The following basic formulas are essential for every single real estate investor to know and understand. Being able to crunch the numbers and evaluate the bottom line of any real estate investment is what separates the novice from the pro.

To calculate Cash-on-Cash Return, divide the conservative net annual income from the investment after expenses (include maintenance and vacancy reserves) by the total investment capital you spend to buy the property. Investment capital includes down payment, closings cost, and any make-ready costs.  Example: If you plan to invest $25,000 and over the course of a year expect to receive $2,500 net income, you divide 2,500 by 25,000 to determine you will make a 10% Cash-on-Cash Return before tax benefits.
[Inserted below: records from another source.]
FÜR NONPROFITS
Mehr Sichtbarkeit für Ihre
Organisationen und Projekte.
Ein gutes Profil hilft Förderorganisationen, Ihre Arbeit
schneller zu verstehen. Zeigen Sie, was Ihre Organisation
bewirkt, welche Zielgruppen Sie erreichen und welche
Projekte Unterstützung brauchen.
ROI, or Return on Investment, is calculated after the sale of the asset and takes into account changes in asset value that may increase or decrease the projected yield. This is calculated by taking all net cash flow received over the life of the asset and adding to that the net profit from the sale (after paying realtor fees and any buyer closing costs). Take that dollar amount and divide that into the original investment cost. The answer will be a percentage rate and is a more accurate look at the true yield of your investment. ROI differs from Cash-on-Cash Return by accounting for value changes during the time of ownership and sales costs.

The power of compound interest: This calculation is often used to determine what the value of your 401K will be at retirement. If you contribute the $5,500-$6,500 maximum permitted annually and you plan to work 40 years until you are 60, your 401K will have an estimated future value of $433,063 based on actual contributions of $230,000! In this example, we took contributions of $5,500 for 30 years @ 3% compounded + $6,500 for 10 years @ 3% and came up with the total of $341,617. Then we took the $265,896 accumulated over the first 30 years at 3% compounded for 10 more years which is an additional $91,446. This comes to a grand total of $433,063.
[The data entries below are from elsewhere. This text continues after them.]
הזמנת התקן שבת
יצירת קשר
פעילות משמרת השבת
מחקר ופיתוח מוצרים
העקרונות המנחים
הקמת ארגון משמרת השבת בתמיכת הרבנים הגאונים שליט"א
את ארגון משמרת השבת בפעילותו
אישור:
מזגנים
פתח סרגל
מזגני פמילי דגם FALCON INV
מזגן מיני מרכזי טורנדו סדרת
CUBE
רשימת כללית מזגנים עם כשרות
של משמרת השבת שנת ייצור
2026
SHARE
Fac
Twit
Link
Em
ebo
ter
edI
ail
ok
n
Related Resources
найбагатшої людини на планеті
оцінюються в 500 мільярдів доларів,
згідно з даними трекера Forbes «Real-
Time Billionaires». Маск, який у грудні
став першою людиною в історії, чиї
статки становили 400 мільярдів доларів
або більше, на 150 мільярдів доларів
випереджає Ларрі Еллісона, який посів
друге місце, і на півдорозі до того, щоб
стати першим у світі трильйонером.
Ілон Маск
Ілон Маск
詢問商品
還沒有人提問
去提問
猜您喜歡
The value of compounding interest, that is interest paid on cumulative principal and interest, almost doubles your money in this case. It is a combination of time and interest that makes this such a powerful tool. If stock market returns are higher, your 401K will be worth more. Inflation is another factor that can vary value.

Your goal should be to grow your net worth a little bit each and every day. It all starts by reducing existing debt and beginning an investment program. The earlier in life you can become debt free (except for your primary residence) and start investing wisely, the faster you will build your Net Worth and in turn your long lasting wealth. Taking the necessary steps to get out of high interest credit card debt and learning to live on 80% of your take home pay is the right place to start. Tomorrow is NOT a better time to start!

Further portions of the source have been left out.